A native of Natick, Massachusetts, landscape and mural painter Charles Francis Browne would become associated with the Chicago art scene for much of his professional life.
He had trained at the Boston Museum School before gaining acceptance to the Pennsylvania Academy of Fine Arts in 1885, where he studied under Thomas Eakins, considered one of the most prolific Realist painters in American art history. He next traveled to Paris to study at the Academie Julian under Jean Leon Gerome, another legendary painter of the Academic school in France.
By the early 1890s he had returned to the United States where he journeyed into the American West with his friends Hermon Atkins MacNeil, a noted sculptor, and Hamlin Garland, a writer. They visited many Native American reservations in Arizona and New Mexico, and what Browne witnessed in these locations would serve as his subject matter for subsequent works in the years to come.

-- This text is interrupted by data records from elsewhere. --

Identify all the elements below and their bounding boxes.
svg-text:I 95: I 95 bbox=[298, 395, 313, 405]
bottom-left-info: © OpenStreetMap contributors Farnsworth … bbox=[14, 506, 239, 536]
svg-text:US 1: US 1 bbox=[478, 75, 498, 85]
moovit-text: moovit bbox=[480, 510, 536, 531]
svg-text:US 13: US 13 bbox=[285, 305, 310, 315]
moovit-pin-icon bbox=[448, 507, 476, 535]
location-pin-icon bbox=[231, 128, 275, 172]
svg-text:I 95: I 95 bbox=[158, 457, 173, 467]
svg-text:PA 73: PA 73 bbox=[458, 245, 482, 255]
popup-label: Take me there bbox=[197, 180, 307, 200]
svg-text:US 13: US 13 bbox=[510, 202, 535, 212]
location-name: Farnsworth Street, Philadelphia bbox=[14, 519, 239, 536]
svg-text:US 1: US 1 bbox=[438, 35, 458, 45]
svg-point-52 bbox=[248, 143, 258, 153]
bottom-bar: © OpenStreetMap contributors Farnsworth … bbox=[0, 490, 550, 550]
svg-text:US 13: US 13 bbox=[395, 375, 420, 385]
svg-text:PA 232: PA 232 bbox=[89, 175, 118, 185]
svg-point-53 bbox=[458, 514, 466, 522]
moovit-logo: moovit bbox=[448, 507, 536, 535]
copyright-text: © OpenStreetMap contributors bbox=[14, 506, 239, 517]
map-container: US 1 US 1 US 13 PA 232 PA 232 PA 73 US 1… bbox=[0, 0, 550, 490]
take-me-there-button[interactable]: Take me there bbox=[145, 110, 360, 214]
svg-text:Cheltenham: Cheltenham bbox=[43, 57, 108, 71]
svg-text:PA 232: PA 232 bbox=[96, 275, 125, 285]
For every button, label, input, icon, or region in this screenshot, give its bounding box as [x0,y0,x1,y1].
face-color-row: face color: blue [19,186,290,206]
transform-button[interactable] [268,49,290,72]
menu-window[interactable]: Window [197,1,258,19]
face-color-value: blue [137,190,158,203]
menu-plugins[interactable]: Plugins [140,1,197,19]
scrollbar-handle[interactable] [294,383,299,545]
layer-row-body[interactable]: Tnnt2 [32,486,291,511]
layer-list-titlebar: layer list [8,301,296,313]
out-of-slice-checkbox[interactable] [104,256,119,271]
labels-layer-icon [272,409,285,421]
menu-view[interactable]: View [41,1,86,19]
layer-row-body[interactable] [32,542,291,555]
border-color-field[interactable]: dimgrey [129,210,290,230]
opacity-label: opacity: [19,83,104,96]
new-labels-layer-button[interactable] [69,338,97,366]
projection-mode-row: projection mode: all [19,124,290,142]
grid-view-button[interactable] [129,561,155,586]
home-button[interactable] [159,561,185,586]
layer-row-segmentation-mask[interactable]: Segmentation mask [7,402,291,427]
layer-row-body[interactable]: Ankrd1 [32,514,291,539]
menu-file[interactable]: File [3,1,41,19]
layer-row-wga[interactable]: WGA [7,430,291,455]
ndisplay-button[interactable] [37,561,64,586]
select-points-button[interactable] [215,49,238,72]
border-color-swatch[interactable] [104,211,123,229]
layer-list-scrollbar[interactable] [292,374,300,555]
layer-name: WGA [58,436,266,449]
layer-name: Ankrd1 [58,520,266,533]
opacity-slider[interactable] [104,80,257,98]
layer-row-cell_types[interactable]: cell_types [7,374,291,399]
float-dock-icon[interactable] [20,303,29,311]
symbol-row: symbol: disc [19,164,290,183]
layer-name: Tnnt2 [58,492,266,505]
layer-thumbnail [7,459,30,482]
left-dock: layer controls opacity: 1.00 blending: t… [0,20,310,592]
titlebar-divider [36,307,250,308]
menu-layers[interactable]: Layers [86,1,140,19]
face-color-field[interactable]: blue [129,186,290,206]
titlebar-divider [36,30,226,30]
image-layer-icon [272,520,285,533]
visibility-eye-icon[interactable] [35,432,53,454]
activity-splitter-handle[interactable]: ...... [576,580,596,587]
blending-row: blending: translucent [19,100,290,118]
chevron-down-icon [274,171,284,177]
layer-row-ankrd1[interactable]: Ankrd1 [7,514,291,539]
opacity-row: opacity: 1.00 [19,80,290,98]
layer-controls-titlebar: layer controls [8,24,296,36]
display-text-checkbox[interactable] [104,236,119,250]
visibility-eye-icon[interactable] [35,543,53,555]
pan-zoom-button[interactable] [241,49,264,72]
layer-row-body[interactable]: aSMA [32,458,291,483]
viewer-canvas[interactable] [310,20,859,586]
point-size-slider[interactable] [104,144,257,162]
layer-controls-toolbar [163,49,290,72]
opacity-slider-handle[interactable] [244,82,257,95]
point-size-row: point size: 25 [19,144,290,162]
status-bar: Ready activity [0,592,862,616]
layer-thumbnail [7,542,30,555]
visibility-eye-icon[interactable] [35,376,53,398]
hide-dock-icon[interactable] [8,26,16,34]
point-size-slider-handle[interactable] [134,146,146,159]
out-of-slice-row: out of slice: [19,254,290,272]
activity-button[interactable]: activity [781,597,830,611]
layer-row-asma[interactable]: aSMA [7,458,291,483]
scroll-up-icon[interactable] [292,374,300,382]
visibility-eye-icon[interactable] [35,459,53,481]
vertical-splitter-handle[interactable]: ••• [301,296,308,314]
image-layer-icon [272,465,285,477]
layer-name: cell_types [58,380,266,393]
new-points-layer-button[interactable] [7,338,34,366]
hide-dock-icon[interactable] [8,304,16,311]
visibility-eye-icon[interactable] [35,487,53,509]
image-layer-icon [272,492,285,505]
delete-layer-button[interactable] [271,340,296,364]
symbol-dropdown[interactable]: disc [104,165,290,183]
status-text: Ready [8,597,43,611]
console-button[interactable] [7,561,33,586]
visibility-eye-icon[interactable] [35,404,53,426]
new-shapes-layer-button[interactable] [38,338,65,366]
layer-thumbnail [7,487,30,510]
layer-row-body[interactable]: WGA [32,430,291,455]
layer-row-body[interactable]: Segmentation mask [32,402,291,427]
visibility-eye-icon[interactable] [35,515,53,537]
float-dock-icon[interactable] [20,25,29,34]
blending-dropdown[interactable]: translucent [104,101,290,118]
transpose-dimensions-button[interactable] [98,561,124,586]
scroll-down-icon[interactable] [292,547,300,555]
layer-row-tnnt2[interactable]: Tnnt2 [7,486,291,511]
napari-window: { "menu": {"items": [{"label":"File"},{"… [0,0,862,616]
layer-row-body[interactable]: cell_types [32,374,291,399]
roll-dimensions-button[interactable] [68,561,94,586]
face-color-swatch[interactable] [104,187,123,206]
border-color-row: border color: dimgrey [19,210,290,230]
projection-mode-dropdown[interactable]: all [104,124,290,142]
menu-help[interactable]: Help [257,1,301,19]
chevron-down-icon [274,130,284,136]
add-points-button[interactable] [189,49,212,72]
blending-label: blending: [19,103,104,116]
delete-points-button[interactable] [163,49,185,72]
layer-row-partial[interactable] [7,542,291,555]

He continued to travel, when he served as the Assistant Art Commissioner in South America to Buenos Aires and Santiago, and played a strong role in the Panama Pacific Exposition of 1915, where he was awarded for his submissions.

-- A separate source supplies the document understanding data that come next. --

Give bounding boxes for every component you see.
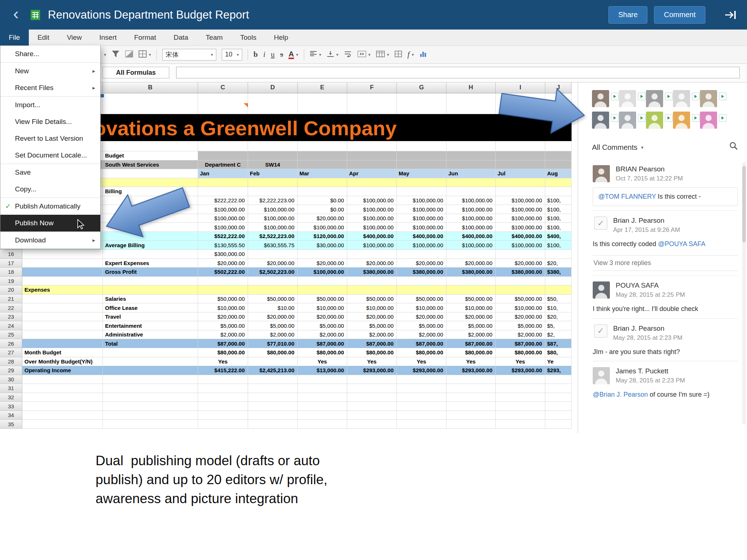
cell[interactable] xyxy=(198,93,248,114)
comment-button[interactable]: Comment xyxy=(654,6,705,24)
cell[interactable] xyxy=(496,285,545,295)
cell[interactable]: $87, xyxy=(545,339,572,348)
cell[interactable] xyxy=(248,178,298,187)
cell[interactable] xyxy=(298,285,347,295)
cell[interactable] xyxy=(198,411,248,420)
cell[interactable] xyxy=(397,375,446,384)
cell[interactable] xyxy=(198,384,248,393)
cell[interactable]: $293, xyxy=(545,366,572,375)
cell[interactable] xyxy=(248,151,298,160)
cell[interactable] xyxy=(248,187,298,196)
cell[interactable]: $400,000.00 xyxy=(446,232,496,241)
table-icon[interactable] xyxy=(376,51,385,59)
formula-range-label[interactable]: All Formulas xyxy=(102,67,169,78)
cell[interactable] xyxy=(496,141,545,151)
row-header[interactable]: 19 xyxy=(0,277,22,286)
row-header[interactable]: 25 xyxy=(0,330,22,339)
cell[interactable]: $100,000.00 xyxy=(446,223,496,232)
cell[interactable]: $100,000.00 xyxy=(347,241,397,250)
cell[interactable]: $80,000.00 xyxy=(446,348,496,357)
cell[interactable]: $100,000.00 xyxy=(446,205,496,214)
cell[interactable]: $100, xyxy=(545,205,572,214)
cell[interactable]: $5,000.00 xyxy=(446,321,496,330)
cell[interactable]: $400,000.00 xyxy=(397,232,446,241)
cell[interactable]: $87,000.00 xyxy=(446,339,496,348)
avatar[interactable] xyxy=(619,112,636,129)
cell[interactable]: Yes xyxy=(347,357,397,366)
cell[interactable] xyxy=(22,268,103,277)
cell[interactable] xyxy=(347,160,397,170)
cell[interactable] xyxy=(446,375,496,384)
mention-link[interactable]: @POUYA SAFA xyxy=(658,240,705,248)
cell[interactable]: $100,000.00 xyxy=(248,223,298,232)
panel-scrollbar-thumb[interactable] xyxy=(742,166,746,242)
cell[interactable] xyxy=(22,339,103,348)
cell[interactable]: $50,000.00 xyxy=(446,295,496,304)
column-header-F[interactable]: F xyxy=(347,82,397,93)
table-caret-icon[interactable]: ▾ xyxy=(387,52,389,57)
cell[interactable] xyxy=(496,250,545,259)
cell[interactable]: $80,000.00 xyxy=(397,348,446,357)
cell[interactable] xyxy=(22,277,103,286)
cell[interactable]: $80,000.00 xyxy=(496,348,545,357)
row-header[interactable]: 22 xyxy=(0,303,22,312)
cell[interactable]: $87,000.00 xyxy=(347,339,397,348)
cell[interactable] xyxy=(298,277,347,286)
cell[interactable] xyxy=(198,187,248,196)
cell[interactable]: $100, xyxy=(545,196,572,205)
cell[interactable] xyxy=(545,384,572,393)
cell[interactable]: $80,000.00 xyxy=(298,348,347,357)
cell[interactable]: $100,000.00 xyxy=(347,223,397,232)
cell[interactable] xyxy=(496,187,545,196)
cell[interactable] xyxy=(22,250,103,259)
cell[interactable]: $100,000.00 xyxy=(347,196,397,205)
column-header-E[interactable]: E xyxy=(298,82,347,93)
cell[interactable] xyxy=(248,402,298,411)
cell[interactable]: $400,000.00 xyxy=(347,232,397,241)
cell[interactable] xyxy=(446,250,496,259)
cell[interactable]: $2,000.00 xyxy=(298,330,347,339)
cell[interactable] xyxy=(545,375,572,384)
cell[interactable]: $293,000.00 xyxy=(347,366,397,375)
cell[interactable] xyxy=(545,160,572,170)
strikethrough-button[interactable]: s xyxy=(280,51,283,58)
cell[interactable]: $50,000.00 xyxy=(248,295,298,304)
cell[interactable]: $20, xyxy=(545,259,572,268)
cell[interactable] xyxy=(496,151,545,160)
cell[interactable] xyxy=(198,141,248,151)
cell[interactable] xyxy=(446,178,496,187)
row-header[interactable]: 33 xyxy=(0,402,22,411)
cell[interactable]: $0.00 xyxy=(298,196,347,205)
cell[interactable] xyxy=(298,187,347,196)
cell[interactable] xyxy=(198,420,248,429)
font-size-select[interactable]: 10▾ xyxy=(222,49,242,61)
cell[interactable]: $300,000.00 xyxy=(198,250,248,259)
cell[interactable] xyxy=(347,384,397,393)
cell[interactable] xyxy=(496,393,545,402)
cell[interactable] xyxy=(298,411,347,420)
file-menu-item-view-file-details[interactable]: View File Details... xyxy=(0,113,100,130)
row-header[interactable]: 23 xyxy=(0,312,22,322)
cell[interactable] xyxy=(22,259,103,268)
formula-input[interactable] xyxy=(176,67,740,78)
row-header[interactable]: 26 xyxy=(0,339,22,348)
cell[interactable] xyxy=(496,277,545,286)
align-vertical-caret-icon[interactable]: ▾ xyxy=(336,52,338,57)
cell[interactable] xyxy=(198,375,248,384)
cell[interactable]: $5,000.00 xyxy=(298,321,347,330)
row-header[interactable]: 24 xyxy=(0,321,22,330)
file-menu-item-publish-automatically[interactable]: ✓Publish Automatically xyxy=(0,198,100,215)
cell[interactable]: Salaries xyxy=(103,295,198,304)
row-header[interactable]: 16 xyxy=(0,250,22,259)
cell[interactable]: $120,000.00 xyxy=(298,232,347,241)
cell[interactable] xyxy=(248,420,298,429)
cell[interactable] xyxy=(545,277,572,286)
cell[interactable]: $87,000.00 xyxy=(198,339,248,348)
cell[interactable]: Expert Expenses xyxy=(103,259,198,268)
cell[interactable] xyxy=(347,187,397,196)
cell[interactable] xyxy=(496,384,545,393)
merge-cells-icon[interactable] xyxy=(357,51,366,59)
hidden-tool-caret-icon[interactable]: ▾ xyxy=(104,52,106,57)
cell[interactable] xyxy=(446,402,496,411)
cell[interactable] xyxy=(103,277,198,286)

He was an instructor at the Art Institute of Chicago, and maintained a studio in the city. He served as a founder of the "Brush and Pencil Club" and was a President of the Chicago Society of Artists, as well as a member of the Western Society of Artists. He was also a founding member of the Eagle's Nest Art Colony in Illinois, and spent many summers in the area, right up until his final summer in 1919.
His works are in several museum collections, including the Wright Museum of Art in Wisconsin and the Union League Club of Chicago.